TASK TO COMPLETE: Only one number is wanted: the count of lines in the records below that hold the word "CadÚnico".

══ RECORDS PROVIDED ══

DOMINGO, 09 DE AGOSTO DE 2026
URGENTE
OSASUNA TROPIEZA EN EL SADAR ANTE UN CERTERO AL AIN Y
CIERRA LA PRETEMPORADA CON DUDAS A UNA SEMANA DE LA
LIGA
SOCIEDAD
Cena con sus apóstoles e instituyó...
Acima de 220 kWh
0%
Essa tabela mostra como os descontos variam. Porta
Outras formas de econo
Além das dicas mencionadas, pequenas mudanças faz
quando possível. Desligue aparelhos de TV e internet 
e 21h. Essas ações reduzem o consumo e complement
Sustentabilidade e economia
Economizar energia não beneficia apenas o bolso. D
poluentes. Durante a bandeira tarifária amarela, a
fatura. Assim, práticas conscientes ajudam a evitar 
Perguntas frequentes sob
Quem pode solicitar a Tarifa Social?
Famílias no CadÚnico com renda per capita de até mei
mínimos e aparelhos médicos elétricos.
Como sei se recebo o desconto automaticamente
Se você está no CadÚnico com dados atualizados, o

═══
══ RECORDS PROVIDED ══

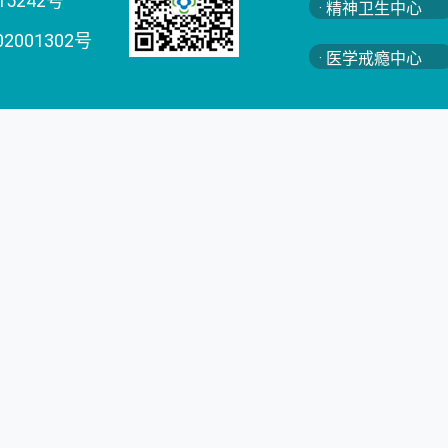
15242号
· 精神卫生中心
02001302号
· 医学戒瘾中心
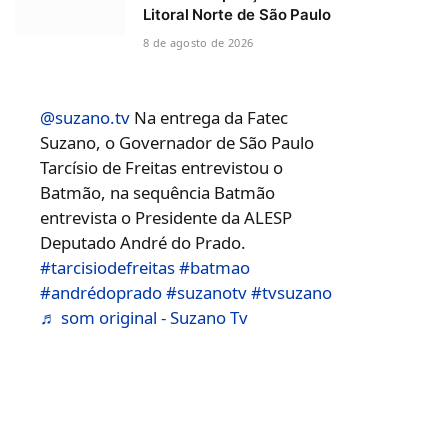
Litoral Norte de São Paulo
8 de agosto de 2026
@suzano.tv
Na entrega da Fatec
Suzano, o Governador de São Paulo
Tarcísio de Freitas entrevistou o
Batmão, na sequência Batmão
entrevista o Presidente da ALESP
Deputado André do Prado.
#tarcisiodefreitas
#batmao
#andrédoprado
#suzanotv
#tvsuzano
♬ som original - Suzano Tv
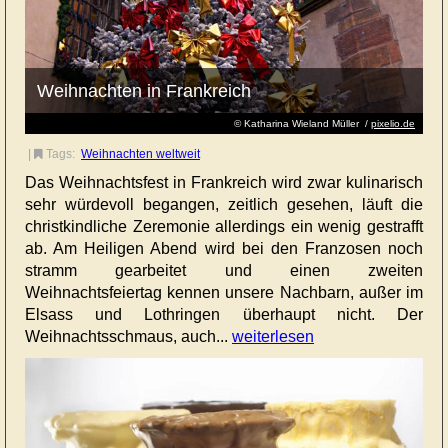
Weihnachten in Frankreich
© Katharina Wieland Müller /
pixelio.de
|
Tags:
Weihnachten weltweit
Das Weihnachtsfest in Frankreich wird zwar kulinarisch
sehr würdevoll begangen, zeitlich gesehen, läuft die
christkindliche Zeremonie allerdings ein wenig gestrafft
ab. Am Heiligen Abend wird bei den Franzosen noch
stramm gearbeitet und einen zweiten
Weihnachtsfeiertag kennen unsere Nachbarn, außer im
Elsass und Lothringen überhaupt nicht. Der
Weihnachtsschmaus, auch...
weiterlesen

═══
══ RECORDS PROVIDED ══

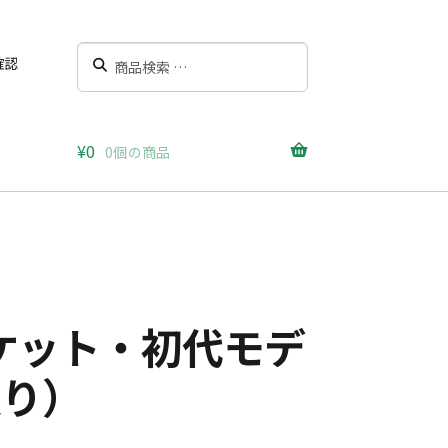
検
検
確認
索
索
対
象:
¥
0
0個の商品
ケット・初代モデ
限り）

═══

RESPONSE TO THE TASK: 2